Problem to work on =
Search term "кабели": copy each line of the data containing it.

^^^^

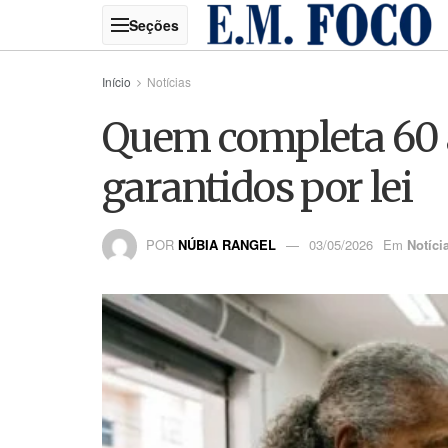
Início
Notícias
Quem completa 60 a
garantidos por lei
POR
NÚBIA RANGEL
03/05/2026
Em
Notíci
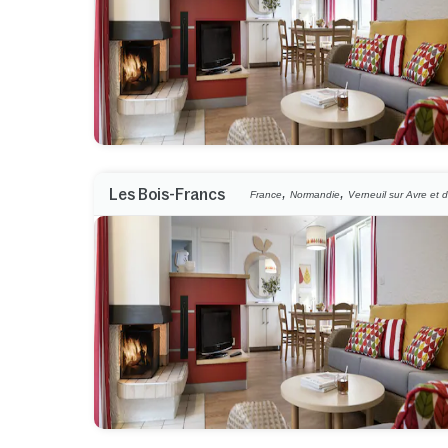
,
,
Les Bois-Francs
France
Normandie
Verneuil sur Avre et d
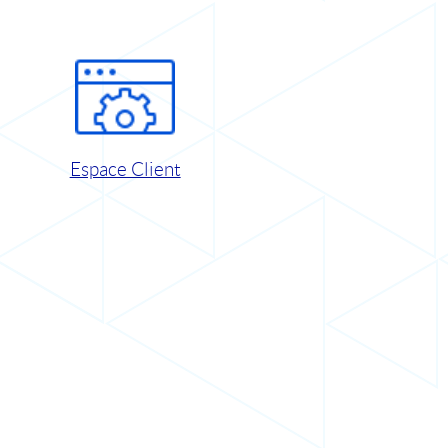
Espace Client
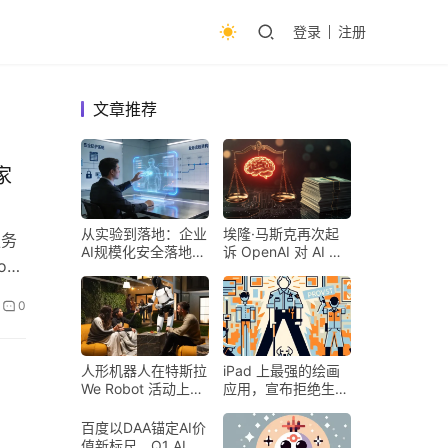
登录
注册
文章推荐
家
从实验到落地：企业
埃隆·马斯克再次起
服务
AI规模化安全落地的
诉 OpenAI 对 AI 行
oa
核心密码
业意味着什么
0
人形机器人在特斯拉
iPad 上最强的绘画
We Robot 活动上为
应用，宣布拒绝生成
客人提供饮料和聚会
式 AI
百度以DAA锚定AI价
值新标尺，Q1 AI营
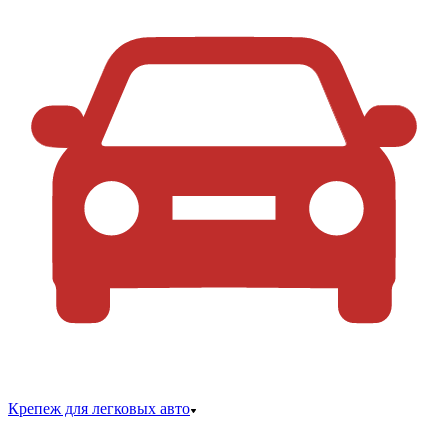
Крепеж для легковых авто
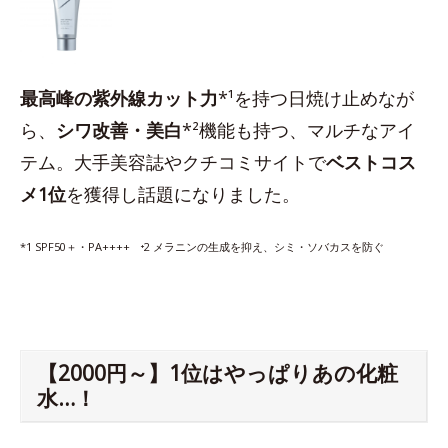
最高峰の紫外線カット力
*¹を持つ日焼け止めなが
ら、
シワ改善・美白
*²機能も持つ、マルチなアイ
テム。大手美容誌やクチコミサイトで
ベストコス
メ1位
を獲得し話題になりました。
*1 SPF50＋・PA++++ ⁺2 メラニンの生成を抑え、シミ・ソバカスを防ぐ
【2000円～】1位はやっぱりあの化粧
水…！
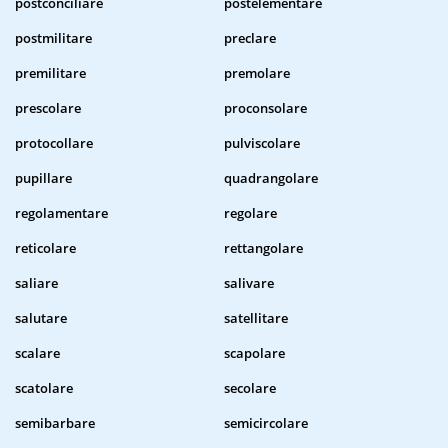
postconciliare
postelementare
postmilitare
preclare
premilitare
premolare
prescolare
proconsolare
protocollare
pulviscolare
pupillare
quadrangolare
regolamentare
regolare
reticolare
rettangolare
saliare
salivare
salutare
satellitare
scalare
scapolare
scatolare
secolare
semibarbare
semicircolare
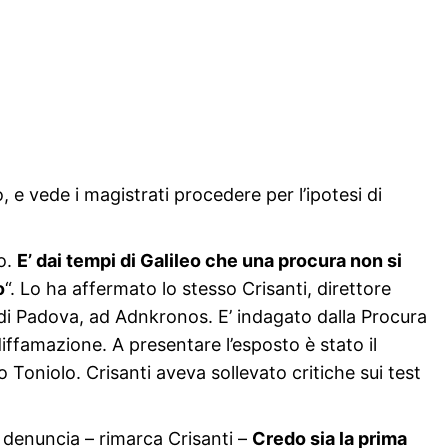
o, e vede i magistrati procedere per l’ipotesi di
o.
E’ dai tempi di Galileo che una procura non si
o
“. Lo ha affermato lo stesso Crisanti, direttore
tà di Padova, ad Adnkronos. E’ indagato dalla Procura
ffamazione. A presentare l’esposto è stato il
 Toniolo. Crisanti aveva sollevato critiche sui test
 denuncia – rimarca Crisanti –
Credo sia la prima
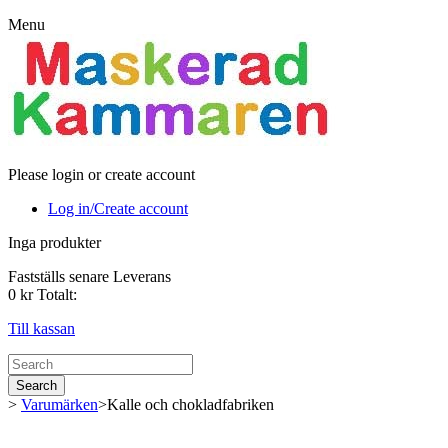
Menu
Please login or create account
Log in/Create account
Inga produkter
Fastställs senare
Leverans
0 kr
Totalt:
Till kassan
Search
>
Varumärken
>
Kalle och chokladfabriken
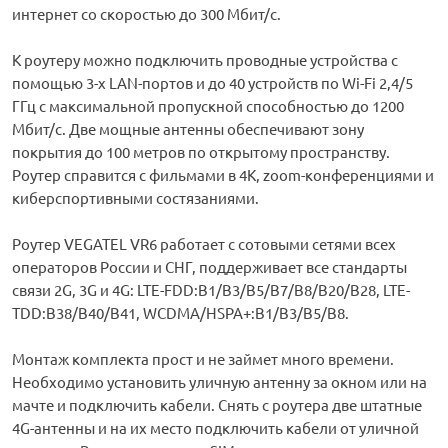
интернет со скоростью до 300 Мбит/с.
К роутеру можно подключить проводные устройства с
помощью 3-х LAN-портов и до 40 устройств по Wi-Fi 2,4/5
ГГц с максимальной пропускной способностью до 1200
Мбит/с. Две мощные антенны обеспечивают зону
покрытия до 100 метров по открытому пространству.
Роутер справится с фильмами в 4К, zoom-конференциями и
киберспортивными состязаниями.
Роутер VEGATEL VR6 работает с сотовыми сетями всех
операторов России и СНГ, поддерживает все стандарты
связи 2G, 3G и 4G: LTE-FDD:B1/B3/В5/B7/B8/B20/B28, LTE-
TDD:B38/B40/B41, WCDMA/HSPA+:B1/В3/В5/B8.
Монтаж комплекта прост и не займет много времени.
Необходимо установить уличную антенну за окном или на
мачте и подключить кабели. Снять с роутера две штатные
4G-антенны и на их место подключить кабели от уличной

^^^^

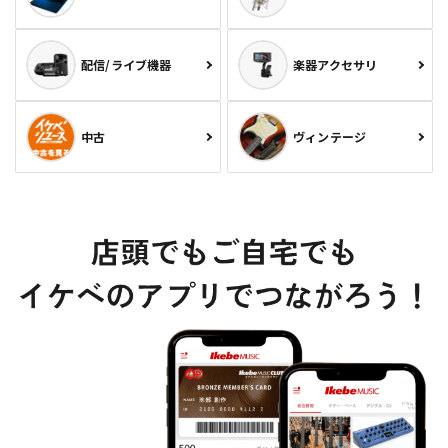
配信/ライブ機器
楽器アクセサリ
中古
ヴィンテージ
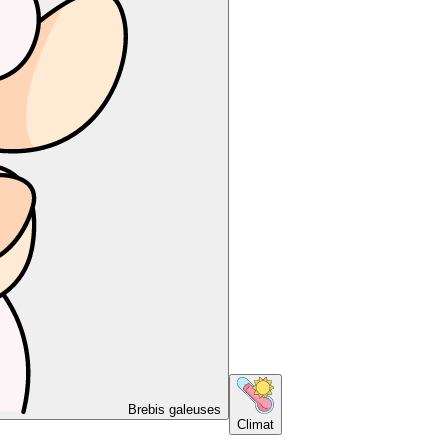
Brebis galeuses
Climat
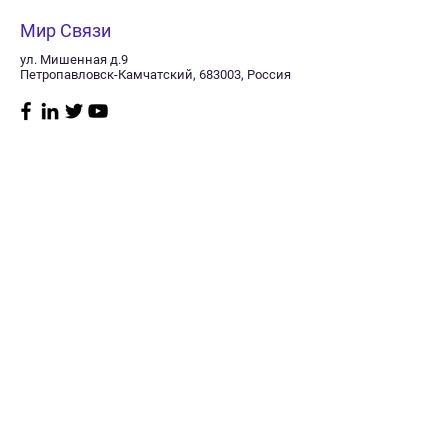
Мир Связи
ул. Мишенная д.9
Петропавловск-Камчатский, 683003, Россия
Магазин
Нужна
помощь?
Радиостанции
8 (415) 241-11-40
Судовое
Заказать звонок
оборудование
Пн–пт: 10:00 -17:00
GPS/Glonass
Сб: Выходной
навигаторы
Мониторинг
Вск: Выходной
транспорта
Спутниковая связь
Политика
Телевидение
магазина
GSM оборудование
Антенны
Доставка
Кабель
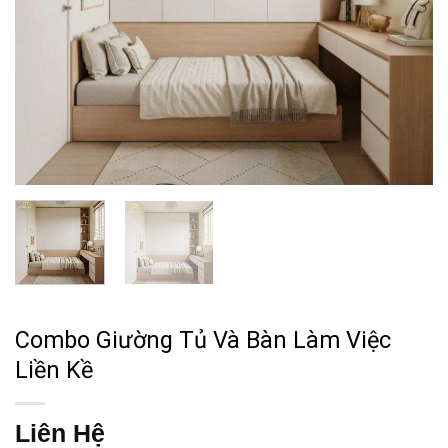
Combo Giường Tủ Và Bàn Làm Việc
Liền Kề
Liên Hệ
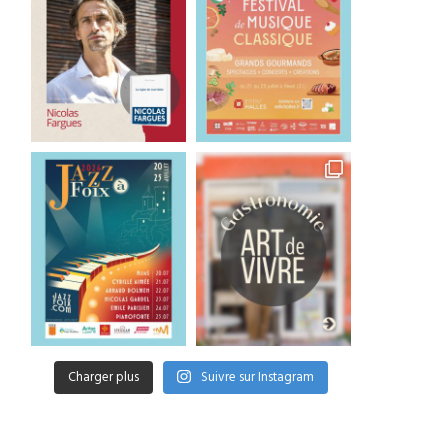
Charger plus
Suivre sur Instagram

^^^^

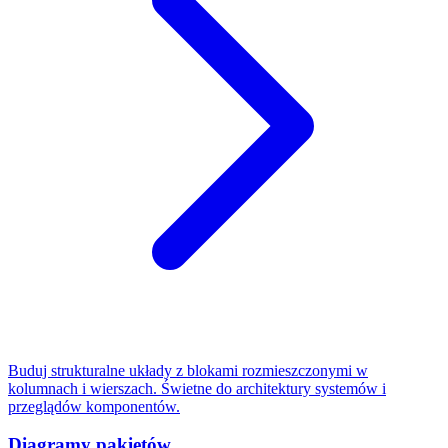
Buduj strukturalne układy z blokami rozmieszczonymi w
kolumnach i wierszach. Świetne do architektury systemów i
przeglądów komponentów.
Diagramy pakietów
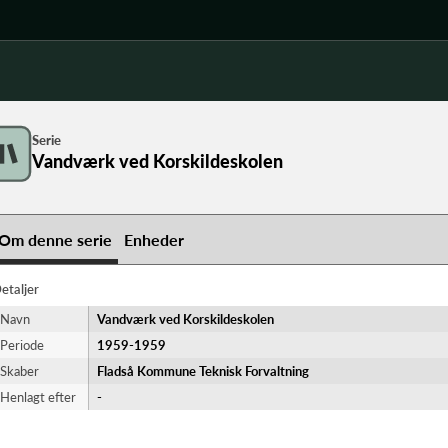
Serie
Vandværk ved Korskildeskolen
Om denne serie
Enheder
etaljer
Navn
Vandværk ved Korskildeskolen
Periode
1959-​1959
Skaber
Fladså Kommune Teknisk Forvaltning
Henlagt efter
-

^^^^

Task answer =
мачте и подключить кабели. Снять с роутера две штатные
4G-антенны и на их место подключить кабели от уличной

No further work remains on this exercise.